**BRIEF**:
Print all of the data below exactly as it appears, leaving out every image.

**RECORDED INFORMATION**:
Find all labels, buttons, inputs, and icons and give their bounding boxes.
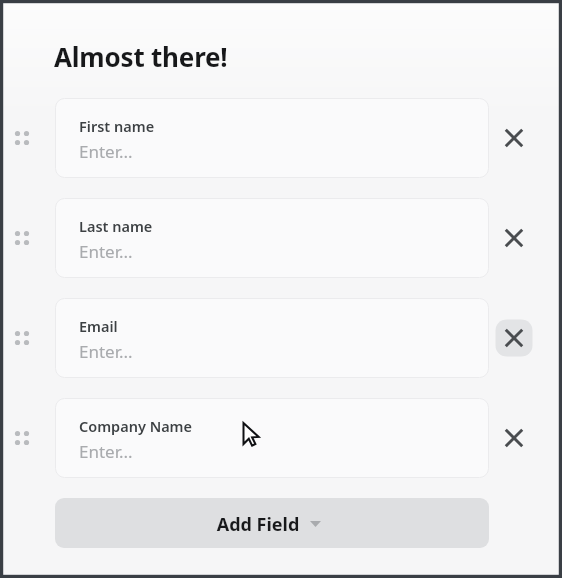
button[interactable]: Remove Email — [496, 320, 533, 357]
button[interactable]: Company Name — [55, 398, 489, 478]
button[interactable]: Remove First name — [496, 120, 533, 157]
button[interactable]: Reorder Last name — [6, 222, 38, 254]
staticText: Email — [79, 316, 118, 336]
button[interactable]: Reorder Company Name — [6, 422, 38, 454]
button[interactable]: Remove Company Name — [496, 420, 533, 457]
staticText: Enter... — [79, 340, 133, 363]
button[interactable]: Last name — [55, 198, 489, 278]
staticText: Add Field — [55, 512, 461, 537]
button[interactable]: Reorder First name — [6, 122, 38, 154]
button[interactable]: Remove Last name — [496, 220, 533, 257]
staticText: First name — [79, 116, 155, 136]
button[interactable]: Add Field — [55, 498, 489, 548]
staticText: Enter... — [79, 240, 133, 263]
staticText: Last name — [79, 216, 153, 236]
button[interactable]: Email — [55, 298, 489, 378]
button[interactable]: Reorder Email — [6, 322, 38, 354]
staticText: Almost there! — [54, 39, 228, 74]
button[interactable]: First name — [55, 98, 489, 178]
staticText: Enter... — [79, 440, 133, 463]
staticText: Enter... — [79, 140, 133, 163]
staticText: Company Name — [79, 416, 193, 436]
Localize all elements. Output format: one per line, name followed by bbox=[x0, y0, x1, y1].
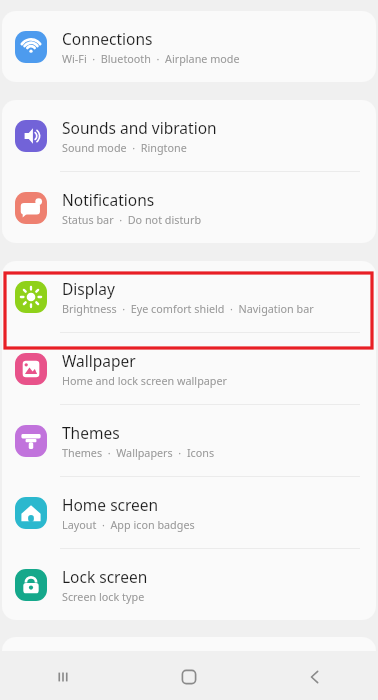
button[interactable]: Connections bbox=[2, 11, 376, 82]
staticText: Brightness · Eye comfort shield · Naviga… bbox=[62, 301, 314, 316]
button[interactable]: Home screen bbox=[2, 477, 376, 549]
staticText: Sound mode · Ringtone bbox=[62, 140, 187, 155]
button[interactable]: Lock screen bbox=[2, 549, 376, 620]
button[interactable]: Back bbox=[252, 654, 378, 700]
staticText: Wallpaper bbox=[62, 350, 136, 371]
button[interactable]: Wallpaper bbox=[2, 333, 376, 405]
staticText: Wi-Fi · Bluetooth · Airplane mode bbox=[62, 51, 240, 66]
button[interactable]: Recents bbox=[0, 654, 126, 700]
staticText: Layout · App icon badges bbox=[62, 517, 195, 532]
button[interactable]: Themes bbox=[2, 405, 376, 477]
staticText: Lock screen bbox=[62, 566, 148, 587]
button[interactable]: Home bbox=[126, 654, 252, 700]
staticText: Home screen bbox=[62, 494, 159, 515]
staticText: Home and lock screen wallpaper bbox=[62, 373, 228, 388]
button[interactable]: Sounds and vibration bbox=[2, 100, 376, 172]
staticText: Sounds and vibration bbox=[62, 117, 217, 138]
staticText: Themes bbox=[62, 422, 120, 443]
staticText: Screen lock type bbox=[62, 589, 145, 604]
staticText: Themes · Wallpapers · Icons bbox=[62, 445, 215, 460]
button[interactable]: Notifications bbox=[2, 172, 376, 243]
button[interactable]: Display bbox=[2, 261, 376, 333]
staticText: Status bar · Do not disturb bbox=[62, 212, 202, 227]
staticText: Notifications bbox=[62, 189, 155, 210]
staticText: Connections bbox=[62, 28, 153, 49]
staticText: Display bbox=[62, 278, 115, 299]
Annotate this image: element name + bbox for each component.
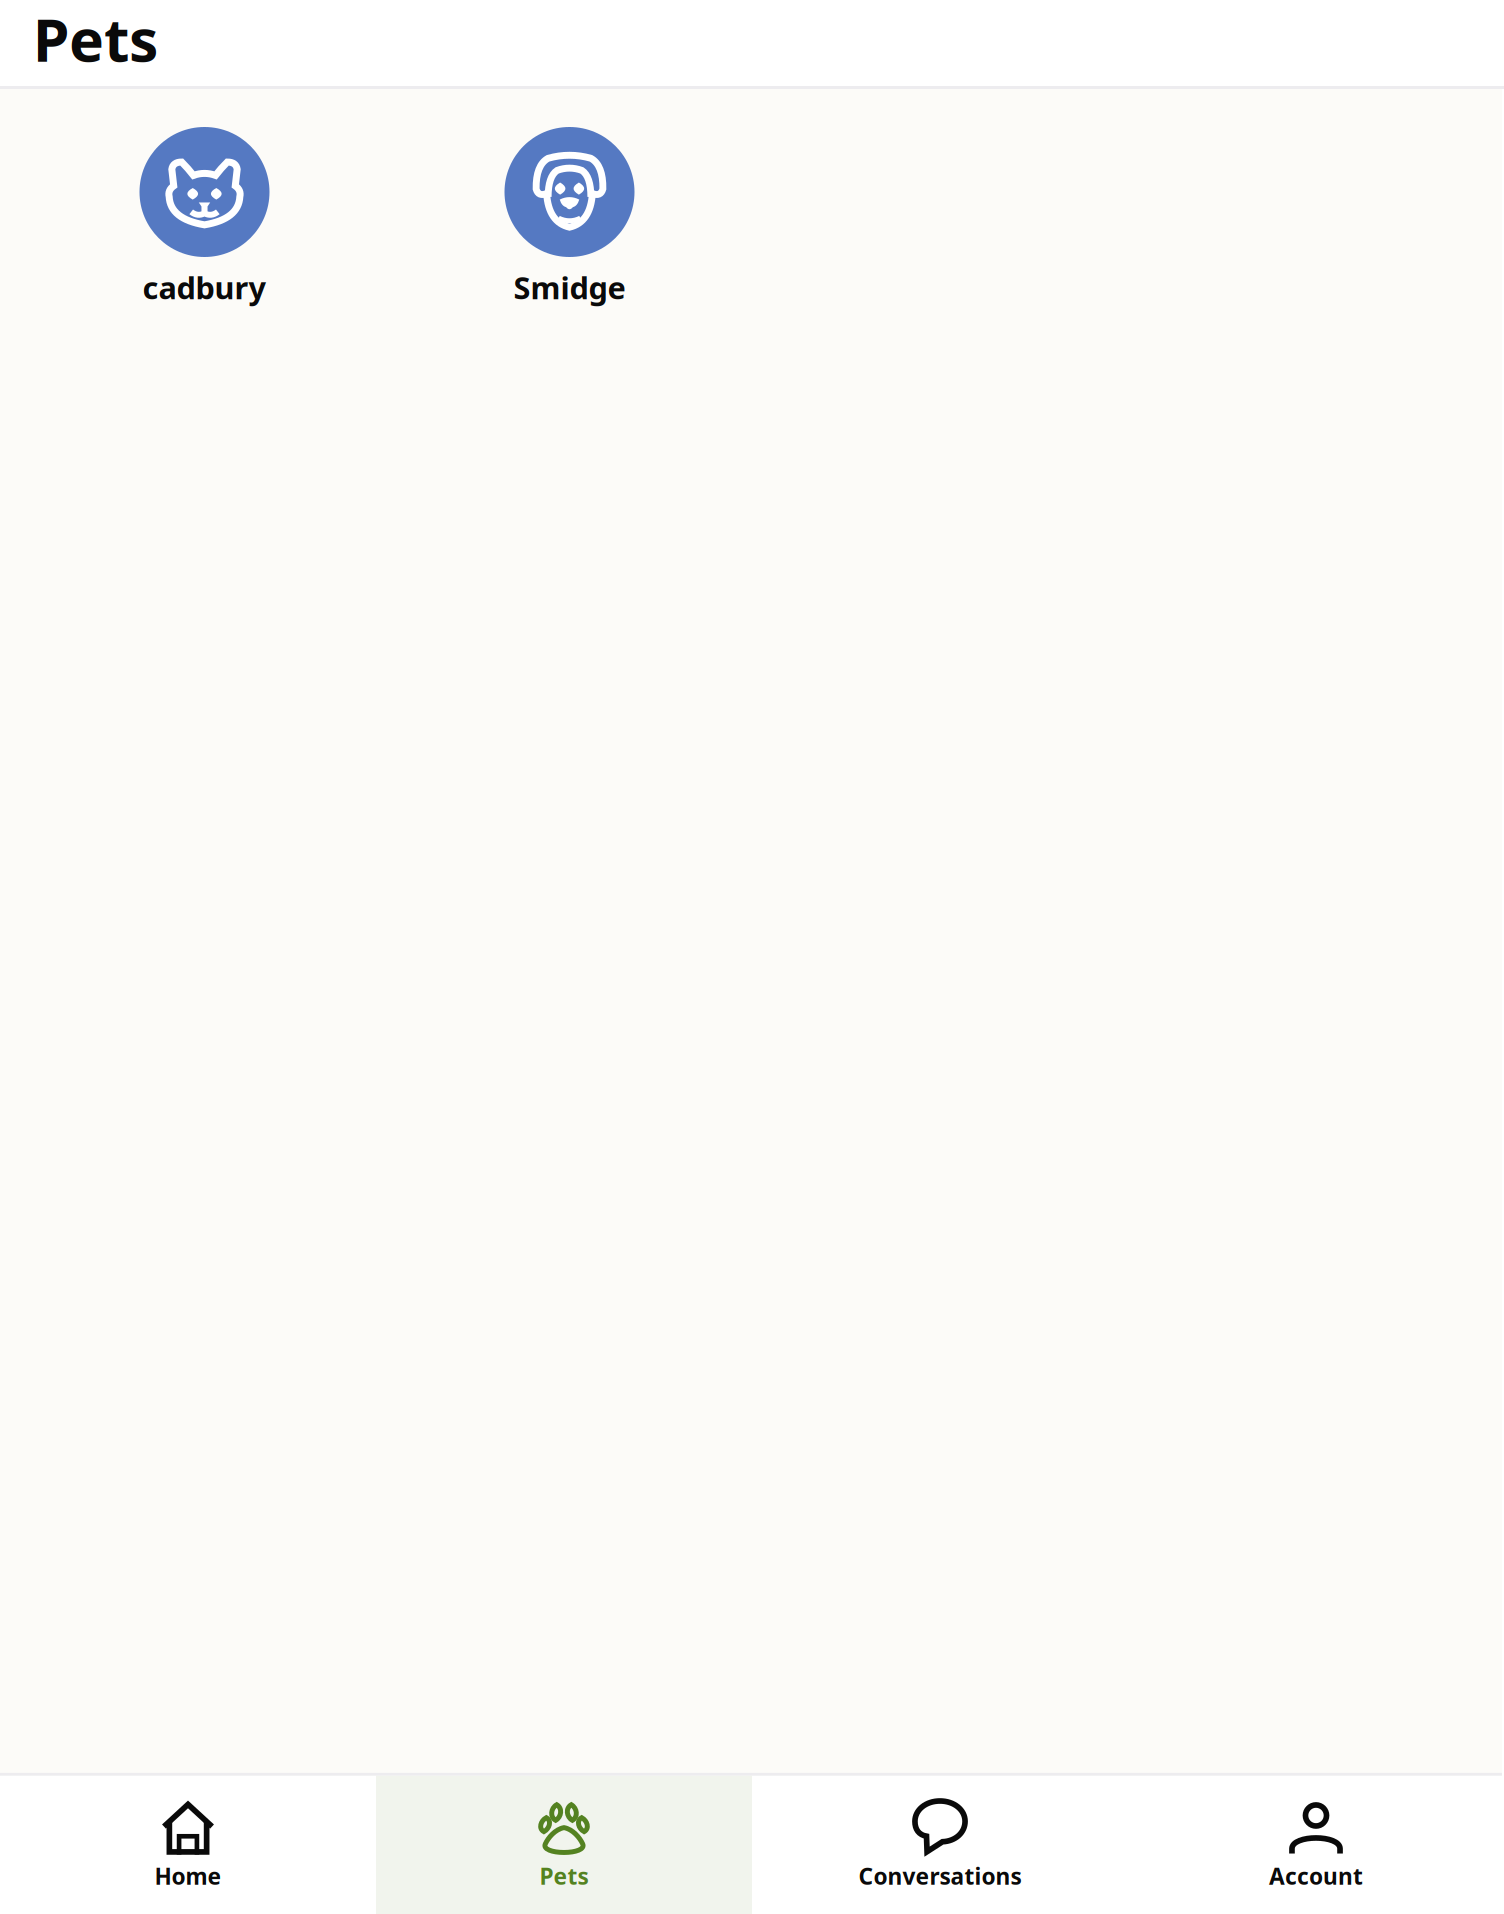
- staticText: Smidge: [514, 267, 626, 308]
- button[interactable]: Pets: [376, 1776, 752, 1914]
- staticText: Pets: [33, 0, 158, 78]
- button[interactable]: Smidge: [387, 127, 752, 308]
- staticText: Pets: [540, 1861, 588, 1891]
- button[interactable]: Account: [1128, 1776, 1504, 1914]
- staticText: Conversations: [858, 1861, 1022, 1891]
- staticText: cadbury: [142, 267, 266, 308]
- button[interactable]: cadbury: [22, 127, 387, 308]
- button[interactable]: Home: [0, 1776, 376, 1914]
- staticText: Home: [154, 1861, 222, 1891]
- button[interactable]: Conversations: [752, 1776, 1128, 1914]
- staticText: Account: [1269, 1861, 1363, 1891]
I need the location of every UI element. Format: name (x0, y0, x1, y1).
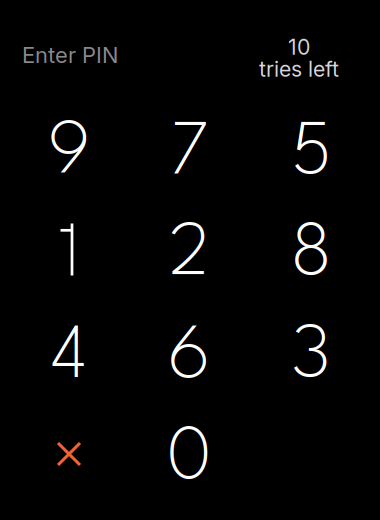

**WRITTEN REPLY**:
Find all labels, buttons, inputs, and icons and give their bounding boxes.
button[interactable]: Remove Email — [496, 320, 533, 357]
button[interactable]: Company Name — [55, 398, 489, 478]
button[interactable]: Remove First name — [496, 120, 533, 157]
button[interactable]: Reorder Last name — [6, 222, 38, 254]
staticText: Email — [79, 316, 118, 336]
button[interactable]: Reorder Company Name — [6, 422, 38, 454]
button[interactable]: Remove Company Name — [496, 420, 533, 457]
staticText: Enter... — [79, 340, 133, 363]
button[interactable]: Last name — [55, 198, 489, 278]
staticText: Add Field — [55, 512, 461, 537]
button[interactable]: Reorder First name — [6, 122, 38, 154]
button[interactable]: Remove Last name — [496, 220, 533, 257]
staticText: First name — [79, 116, 155, 136]
button[interactable]: Add Field — [55, 498, 489, 548]
staticText: Enter... — [79, 240, 133, 263]
staticText: Last name — [79, 216, 153, 236]
button[interactable]: Email — [55, 298, 489, 378]
button[interactable]: Reorder Email — [6, 322, 38, 354]
staticText: Almost there! — [54, 39, 228, 74]
button[interactable]: First name — [55, 98, 489, 178]
staticText: Enter... — [79, 440, 133, 463]
staticText: Enter... — [79, 140, 133, 163]
staticText: Company Name — [79, 416, 193, 436]
Localize all elements. Output format: one per line, name followed by bbox=[x0, y0, x1, y1].
button[interactable]: Connections bbox=[2, 11, 376, 82]
staticText: Brightness · Eye comfort shield · Naviga… bbox=[62, 301, 314, 316]
button[interactable]: Home screen bbox=[2, 477, 376, 549]
staticText: Sound mode · Ringtone bbox=[62, 140, 187, 155]
button[interactable]: Lock screen bbox=[2, 549, 376, 620]
button[interactable]: Back bbox=[252, 654, 378, 700]
staticText: Wallpaper bbox=[62, 350, 136, 371]
button[interactable]: Wallpaper bbox=[2, 333, 376, 405]
staticText: Wi-Fi · Bluetooth · Airplane mode bbox=[62, 51, 240, 66]
button[interactable]: Recents bbox=[0, 654, 126, 700]
staticText: Layout · App icon badges bbox=[62, 517, 195, 532]
button[interactable]: Themes bbox=[2, 405, 376, 477]
staticText: Lock screen bbox=[62, 566, 148, 587]
button[interactable]: Home bbox=[126, 654, 252, 700]
staticText: Home screen bbox=[62, 494, 159, 515]
staticText: Home and lock screen wallpaper bbox=[62, 373, 228, 388]
button[interactable]: Sounds and vibration bbox=[2, 100, 376, 172]
staticText: Sounds and vibration bbox=[62, 117, 217, 138]
staticText: Themes bbox=[62, 422, 120, 443]
staticText: Screen lock type bbox=[62, 589, 145, 604]
staticText: Themes · Wallpapers · Icons bbox=[62, 445, 215, 460]
button[interactable]: Notifications bbox=[2, 172, 376, 243]
button[interactable]: Display bbox=[2, 261, 376, 333]
staticText: Status bar · Do not disturb bbox=[62, 212, 202, 227]
staticText: Notifications bbox=[62, 189, 155, 210]
staticText: Connections bbox=[62, 28, 153, 49]
staticText: Display bbox=[62, 278, 115, 299]
Annotate this image: element name + bbox for each component.
- staticText: Smidge: [514, 267, 626, 308]
- button[interactable]: Pets: [376, 1776, 752, 1914]
- staticText: Pets: [33, 0, 158, 78]
- button[interactable]: Smidge: [387, 127, 752, 308]
- staticText: Pets: [540, 1861, 588, 1891]
- button[interactable]: Account: [1128, 1776, 1504, 1914]
- staticText: Conversations: [858, 1861, 1022, 1891]
- staticText: cadbury: [142, 267, 266, 308]
- button[interactable]: cadbury: [22, 127, 387, 308]
- button[interactable]: Home: [0, 1776, 376, 1914]
- staticText: Home: [154, 1861, 222, 1891]
- button[interactable]: Conversations: [752, 1776, 1128, 1914]
- staticText: Account: [1269, 1861, 1363, 1891]
I need the location of every UI element. Format: name (x0, y0, x1, y1).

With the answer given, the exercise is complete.